Not that it’ll hit stores anytime soon. The concepts aren’t meant to go into production, and Waterman is quick to point out that the partnership is strictly pedagogical, not about tapping free labor from clever young minds. (The main benefit for VTech is cheap staff recruiting.) “It’s very much about trying to immerse students in the business world,” says Waterman, whose friendship with a SCAD professor spawned the partnership. “What we’re seeing more and more is that the people you bring in need to be trained to fully understand the complexities of the industry. Most design schools teach in a vacuum. The more students understand, the easier it is for them to hit the ground running.”

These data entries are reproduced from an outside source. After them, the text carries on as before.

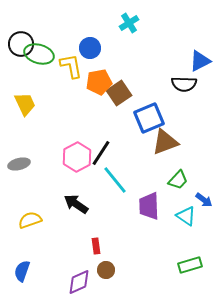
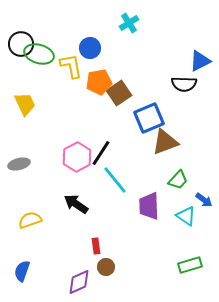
brown circle: moved 3 px up
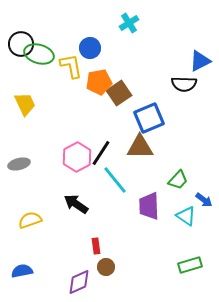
brown triangle: moved 25 px left, 5 px down; rotated 20 degrees clockwise
blue semicircle: rotated 60 degrees clockwise
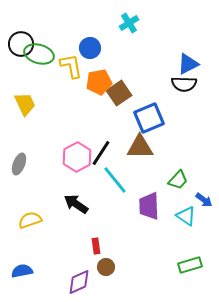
blue triangle: moved 12 px left, 3 px down
gray ellipse: rotated 55 degrees counterclockwise
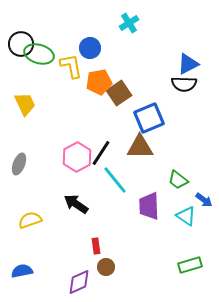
green trapezoid: rotated 85 degrees clockwise
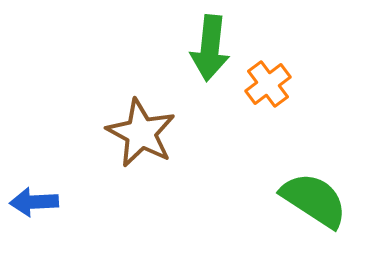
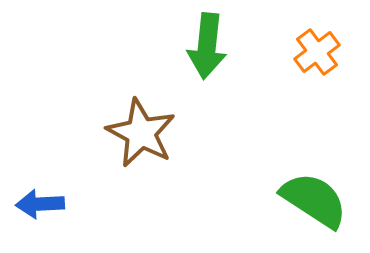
green arrow: moved 3 px left, 2 px up
orange cross: moved 49 px right, 32 px up
blue arrow: moved 6 px right, 2 px down
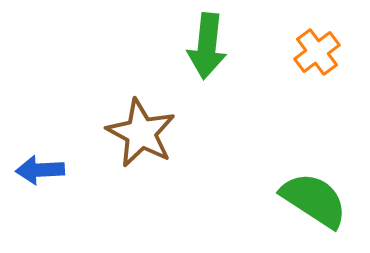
blue arrow: moved 34 px up
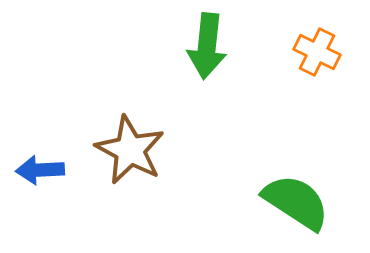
orange cross: rotated 27 degrees counterclockwise
brown star: moved 11 px left, 17 px down
green semicircle: moved 18 px left, 2 px down
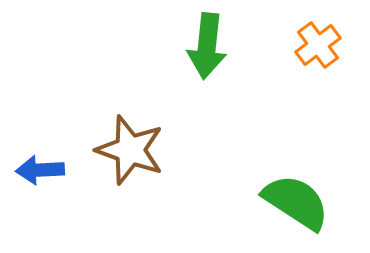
orange cross: moved 1 px right, 7 px up; rotated 27 degrees clockwise
brown star: rotated 8 degrees counterclockwise
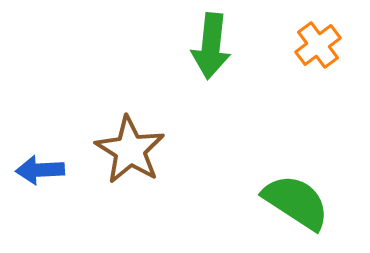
green arrow: moved 4 px right
brown star: rotated 12 degrees clockwise
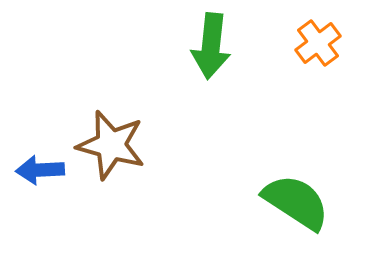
orange cross: moved 2 px up
brown star: moved 19 px left, 5 px up; rotated 16 degrees counterclockwise
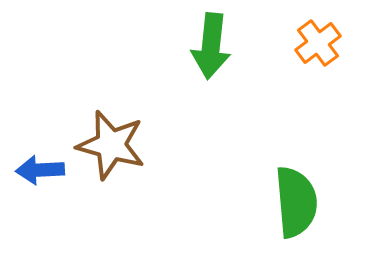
green semicircle: rotated 52 degrees clockwise
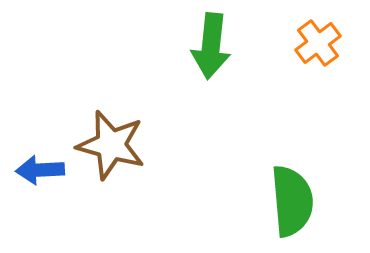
green semicircle: moved 4 px left, 1 px up
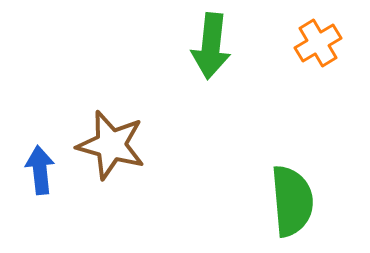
orange cross: rotated 6 degrees clockwise
blue arrow: rotated 87 degrees clockwise
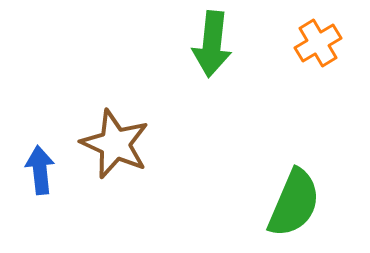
green arrow: moved 1 px right, 2 px up
brown star: moved 4 px right, 1 px up; rotated 8 degrees clockwise
green semicircle: moved 2 px right, 2 px down; rotated 28 degrees clockwise
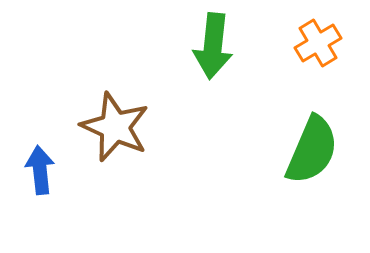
green arrow: moved 1 px right, 2 px down
brown star: moved 17 px up
green semicircle: moved 18 px right, 53 px up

Skeptics might look askance at a program so aggressively tailored to the workplace. After all, isn’t school a platform for experimentation? Shouldn’t students be free to screw up without fear of professional failure? “They are still allowed to explore and make mistakes,” Gattis assures. “The added element of working with a company and studying with captains of industry is that it makes the classroom experience very real.” Besides, participants take from the program what they will. Newtown declined VTech’s offer for employment and returned home to Chattanooga, Tennessee, in August. “It was cool,” she says. “But I missed America after a while.”